The pathology of RA stems from the loss of those cellular functions which regulate the balance between cell proliferation and cell death. In that regard, the PI3K/Akt/mTOR signal transduction or “survival” pathway has recently entered the forefront of RA research. I just reviewed the development of novel SMIs for the PI3K/Akt/mTOR pathway1 in which I asserted that PI3K/Akt/mTOR drug development program for RA used paradigms from research on cancer cells.

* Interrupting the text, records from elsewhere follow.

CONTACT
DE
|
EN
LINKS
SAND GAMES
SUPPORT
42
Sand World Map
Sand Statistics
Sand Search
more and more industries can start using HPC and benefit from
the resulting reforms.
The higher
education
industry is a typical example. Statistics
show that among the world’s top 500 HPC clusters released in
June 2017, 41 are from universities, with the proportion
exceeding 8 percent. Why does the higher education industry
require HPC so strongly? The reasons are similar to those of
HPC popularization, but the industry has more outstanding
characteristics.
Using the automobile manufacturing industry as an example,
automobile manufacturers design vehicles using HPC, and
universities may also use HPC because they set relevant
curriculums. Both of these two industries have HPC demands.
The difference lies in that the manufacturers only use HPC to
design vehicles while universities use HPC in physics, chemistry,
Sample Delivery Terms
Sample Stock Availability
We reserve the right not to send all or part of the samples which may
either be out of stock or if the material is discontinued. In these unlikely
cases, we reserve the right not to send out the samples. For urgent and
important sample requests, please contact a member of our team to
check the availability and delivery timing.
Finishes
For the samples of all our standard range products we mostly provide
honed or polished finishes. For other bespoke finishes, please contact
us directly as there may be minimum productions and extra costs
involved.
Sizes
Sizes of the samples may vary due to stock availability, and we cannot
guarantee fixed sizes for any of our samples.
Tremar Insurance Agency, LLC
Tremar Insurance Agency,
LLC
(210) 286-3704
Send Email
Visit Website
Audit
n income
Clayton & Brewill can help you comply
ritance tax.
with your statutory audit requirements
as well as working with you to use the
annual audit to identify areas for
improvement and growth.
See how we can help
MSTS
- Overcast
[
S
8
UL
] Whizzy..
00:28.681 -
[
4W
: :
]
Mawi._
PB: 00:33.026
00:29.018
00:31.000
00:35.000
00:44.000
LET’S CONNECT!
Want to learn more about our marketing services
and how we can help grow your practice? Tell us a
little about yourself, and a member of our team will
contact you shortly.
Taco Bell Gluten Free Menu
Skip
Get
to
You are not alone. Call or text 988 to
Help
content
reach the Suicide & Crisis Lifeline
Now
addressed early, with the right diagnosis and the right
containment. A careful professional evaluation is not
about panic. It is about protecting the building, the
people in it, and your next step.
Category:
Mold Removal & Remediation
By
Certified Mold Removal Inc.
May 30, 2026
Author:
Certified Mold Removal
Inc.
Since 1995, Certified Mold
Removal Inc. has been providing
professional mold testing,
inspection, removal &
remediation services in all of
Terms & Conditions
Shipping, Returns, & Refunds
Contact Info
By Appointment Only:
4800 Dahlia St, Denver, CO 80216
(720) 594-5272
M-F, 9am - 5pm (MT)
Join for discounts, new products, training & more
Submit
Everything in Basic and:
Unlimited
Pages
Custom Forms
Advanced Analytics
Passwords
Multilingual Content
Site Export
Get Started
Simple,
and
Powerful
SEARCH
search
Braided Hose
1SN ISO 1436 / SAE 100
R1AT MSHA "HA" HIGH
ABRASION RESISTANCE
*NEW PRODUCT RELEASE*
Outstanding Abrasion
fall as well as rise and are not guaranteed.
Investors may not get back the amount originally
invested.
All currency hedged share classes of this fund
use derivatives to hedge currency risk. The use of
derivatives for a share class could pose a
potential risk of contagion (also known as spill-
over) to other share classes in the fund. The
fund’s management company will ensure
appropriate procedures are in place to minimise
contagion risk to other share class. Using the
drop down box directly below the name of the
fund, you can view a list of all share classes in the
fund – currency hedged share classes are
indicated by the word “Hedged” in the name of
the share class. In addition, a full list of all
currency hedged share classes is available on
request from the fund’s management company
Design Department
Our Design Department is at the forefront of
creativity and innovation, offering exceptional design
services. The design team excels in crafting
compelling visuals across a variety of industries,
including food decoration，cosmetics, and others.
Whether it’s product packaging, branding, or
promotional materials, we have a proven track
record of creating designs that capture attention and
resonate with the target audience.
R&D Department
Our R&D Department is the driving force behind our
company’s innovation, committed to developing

Although selective SMIs for PI3K are a target for drug development, significant advances in acknowledging that themTORC1/mTORC2 subunits are the critical regulators of cell survival has focused attention on developing mTOR inhibitors. Thus, the SMI, PP442 is a highly sensitive mTORC1/mTORC2 kinase inhibitor (IC50, 8nM). However, a few dual PI3K/mTOR inhibitors, including PI-103, GNE477, WJD008 and GSK2126458 are also in various stages of drug development. From all of the available evidence to date, there is every reason to conclude that these and perhaps other PI3K/mTOR inhibitors will eventually reach the clinic for the treatment of RA.

1Malemud CJ: The PI3K/Akt/mTOR pathway: a fruitful target for inducing cell death in rheumatoid arthritis? Future Medicinal Chemistry 2015; 7(9): 1137-1147.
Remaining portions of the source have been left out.